FastVisionModel.for_training(model) # Enable for training!

custom_collator = ErnieVisionDataCollator(
    processor=processor,
    tokenizer=tokenizer,
    max_seq_length=2048,
    train_on_responses_only = True,
)

trainer = ErnieSFTTrainer(
    model = model,
    tokenizer = processor.tokenizer,
    data_collator = custom_collator,
    train_dataset = converted_dataset,
    args = SFTConfig(
        per_device_train_batch_size = 2,
        gradient_accumulation_steps = 2,
        warmup_steps = 5,
        max_steps = 30,
        learning_rate = 2e-4,
        logging_steps = 1,
        optim = "adamw_8bit",
        weight_decay = 0.001,
        lr_scheduler_type = "linear",
        seed = 3407,
        output_dir = "outputs",
        report_to = "none",
        gradient_checkpointing = False,
        remove_unused_columns = False,
        dataset_text_field = "",
        dataset_kwargs = {"skip_prepare_dataset": True},
        max_length = 2048,
        fp16 = not torch.cuda.is_bf16_supported(),
        bf16 = torch.cuda.is_bf16_supported(),
    ),
)
trainer_stats = trainer.train()

Inference

We use:

temperature = 1.5
min_p = 0.1

This combination suppresses low-probability noise while preserving creativity — ideal for structured formula output. 👉 For detailed reasoning, see this tweet: https://x.com/menhguin/status/1826132708508213629

FastVisionModel.for_inference(model) # Enable for inference!

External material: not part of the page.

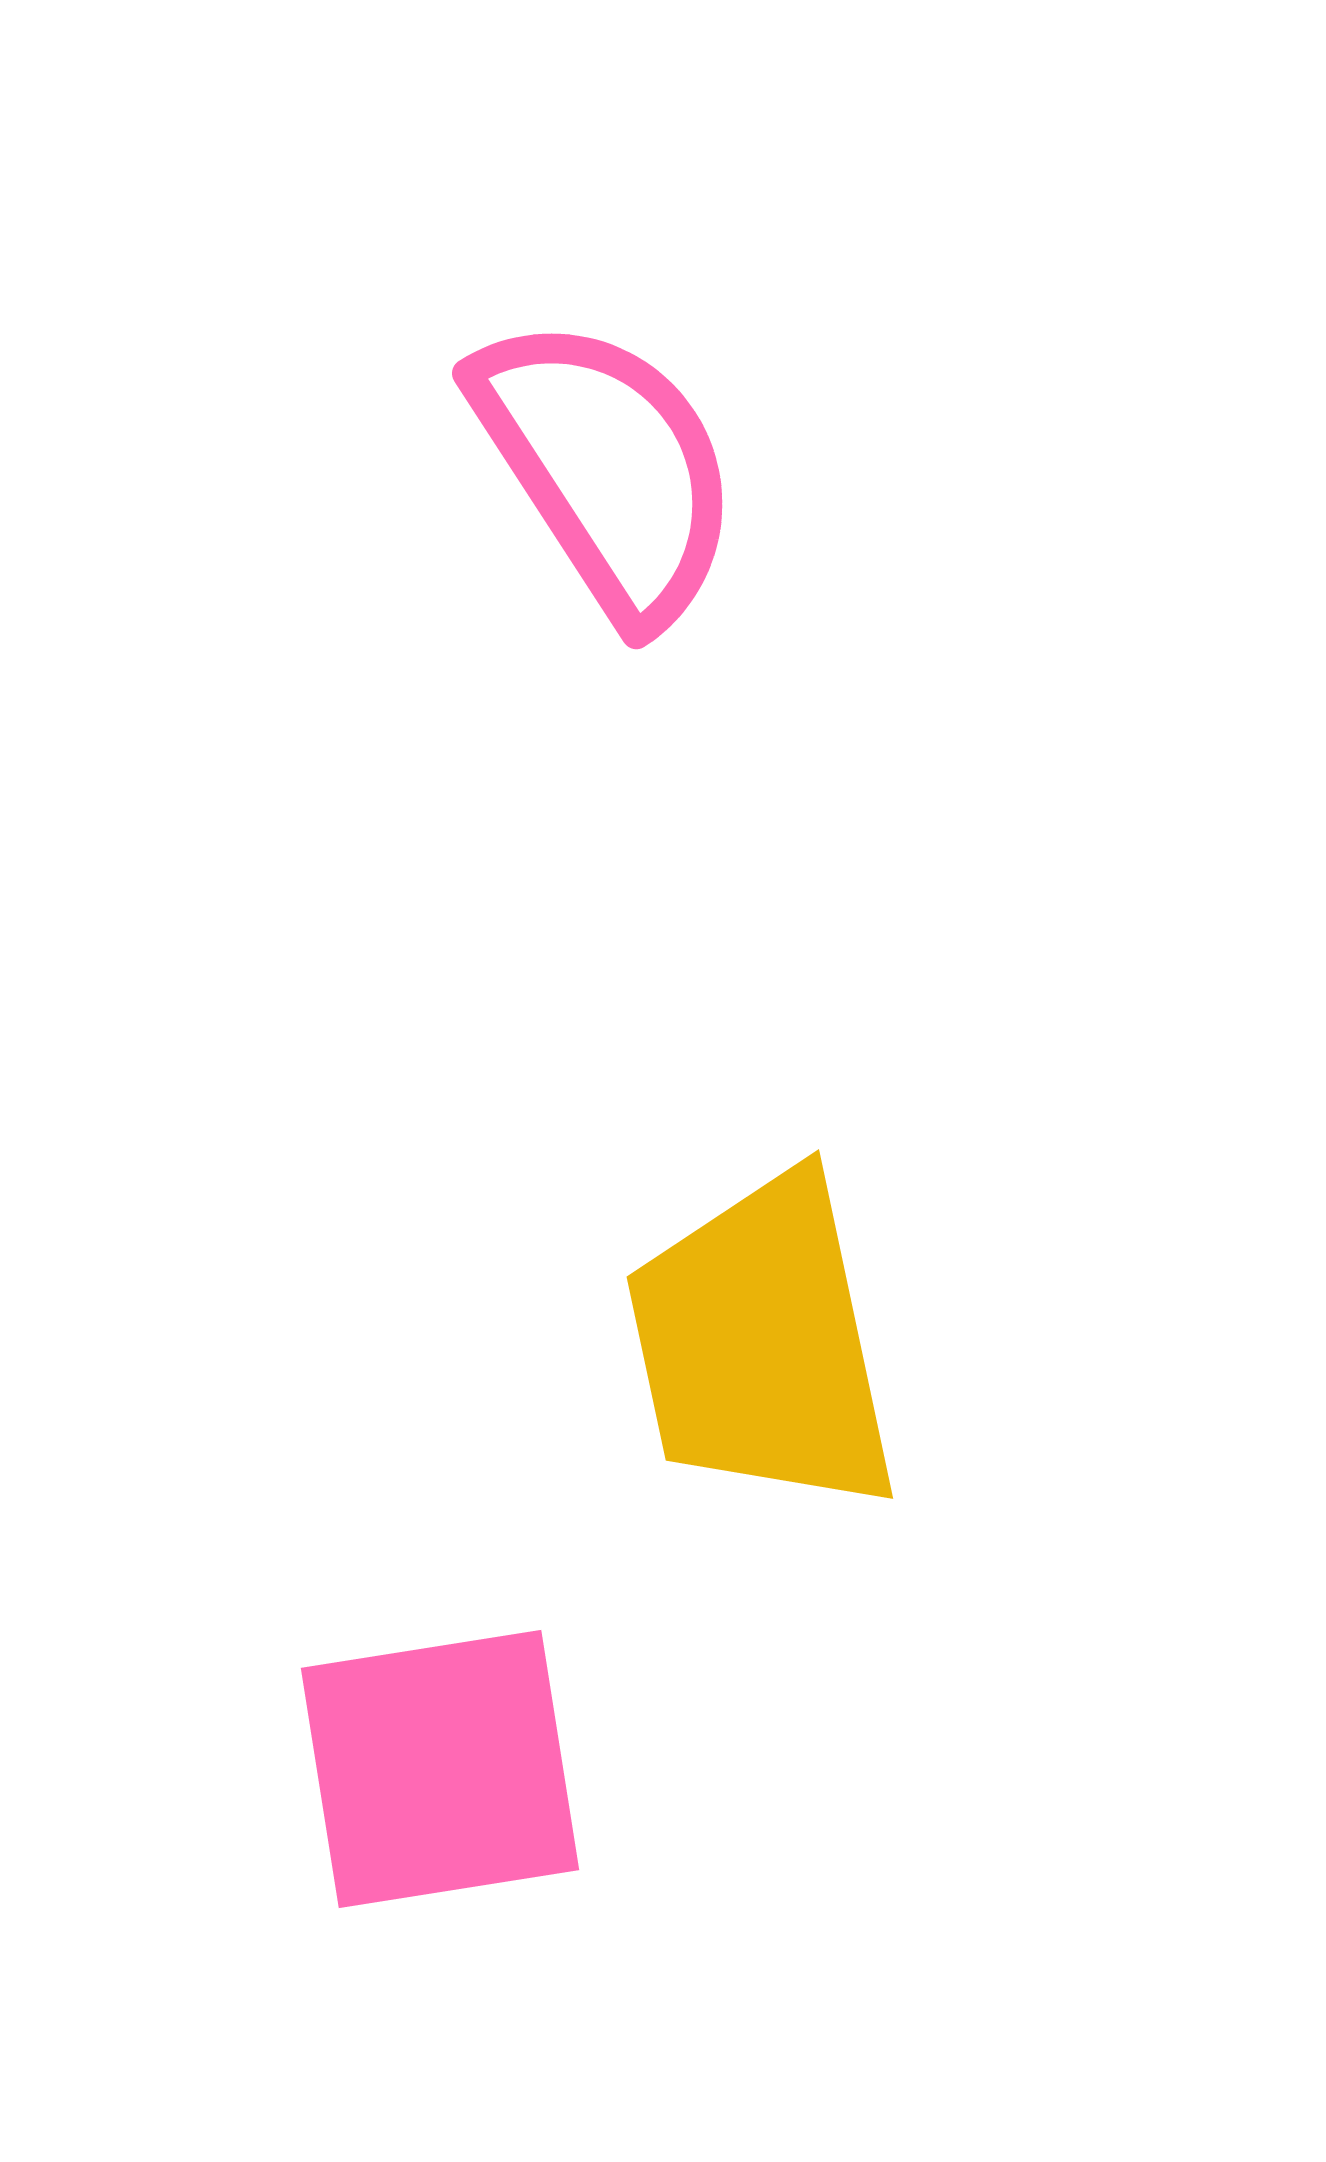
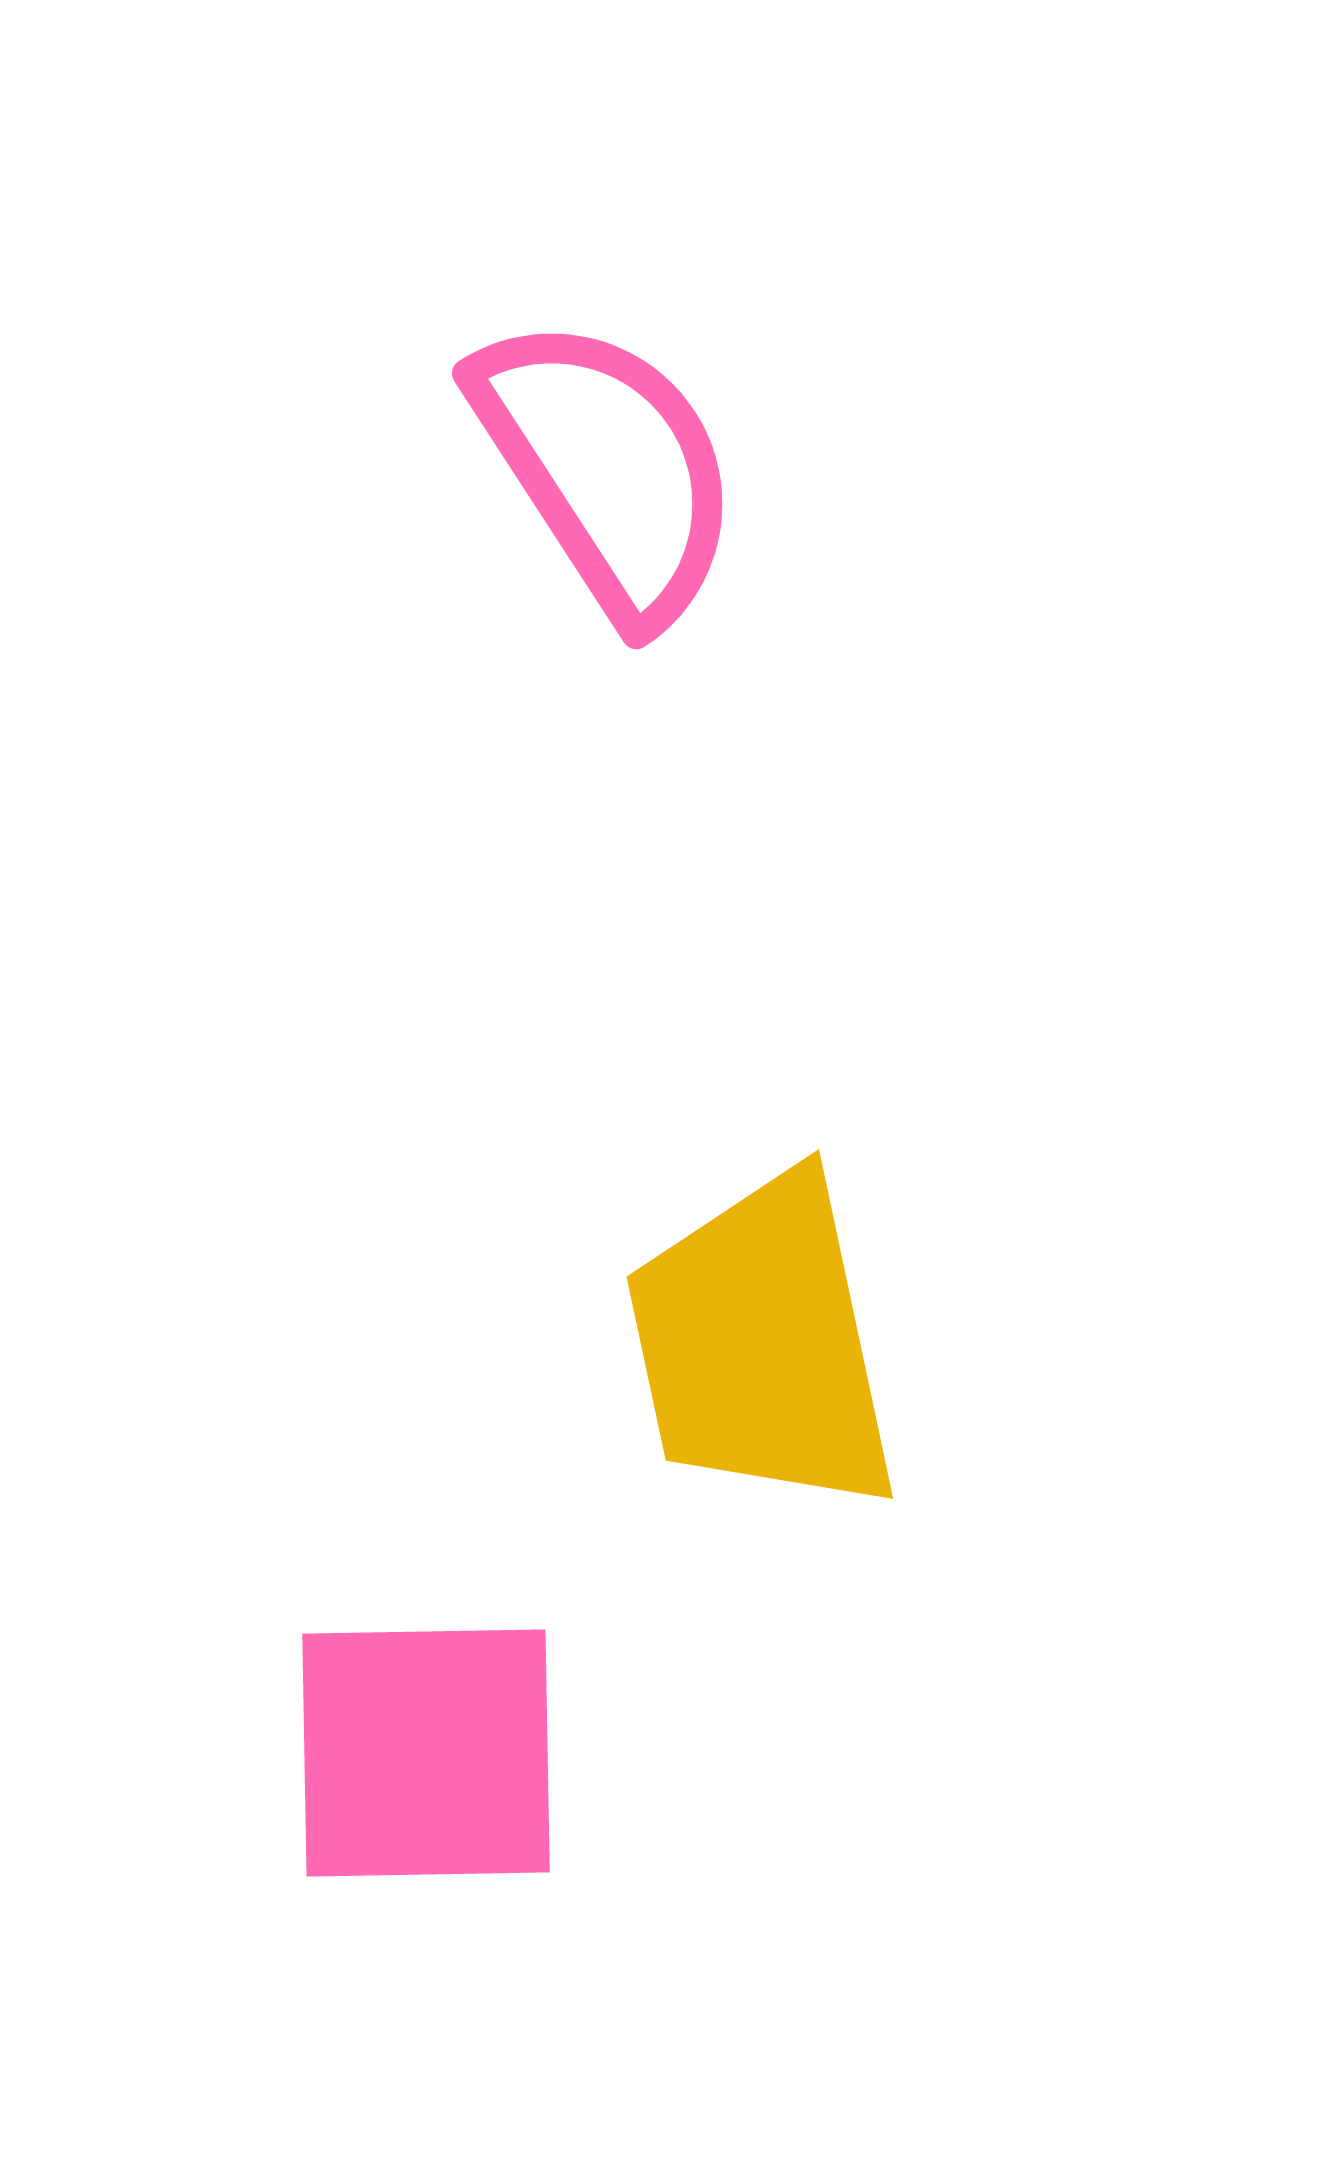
pink square: moved 14 px left, 16 px up; rotated 8 degrees clockwise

image = dataset[2]["image"]

instruction = "Write the LaTeX representation for this image."
messages = [
    {
        "role": "user",
        "content": [
            {"type": "image"}, # Placeholder required for the template
            {"type": "text", "text": instruction}
        ]
    }
]
text_prompt = processor.tokenizer.apply_chat_template(
    messages,
    tokenize=False,
    add_generation_prompt=True,
    enable_thinking=False
)
inputs = processor(
    text=[text_prompt],
    images=[image],
    videos=[],
    padding=True,
    return_tensors="pt",
)

# Move inputs to GPU
device = next(model.parameters()).device
inputs = inputs.to(device)

from transformers import TextStreamer
text_streamer = TextStreamer(tokenizer, skip_prompt = True)
_ = model.generate(**inputs, streamer = text_streamer, max_new_tokens=128,
                   use_cache=False, temperature=1.5, min_p=0.1)

Saving & Loading

Save LoRA adapters

model.save_pretrained("lora_model")
tokenizer.save_pretrained("lora_model")

Load for inference

model, tokenizer = FastVisionModel.from_pretrained(
    model_name = "lora_model",
    load_in_4bit = False,
)
FastVisionModel.for_inference(model)

Merge & export (float16, for vLLM)

model.save_pretrained_merged("finetune", tokenizer)

Conclusion

You now have a complete, production-grade pipeline for fine-tuning ERNIE-4.5-VL-28B using Unsloth, covering dataset design, training, inference, and deployment. This workflow enables efficient multimodal training on limited hardware while preserving the model’s full reasoning capabilities.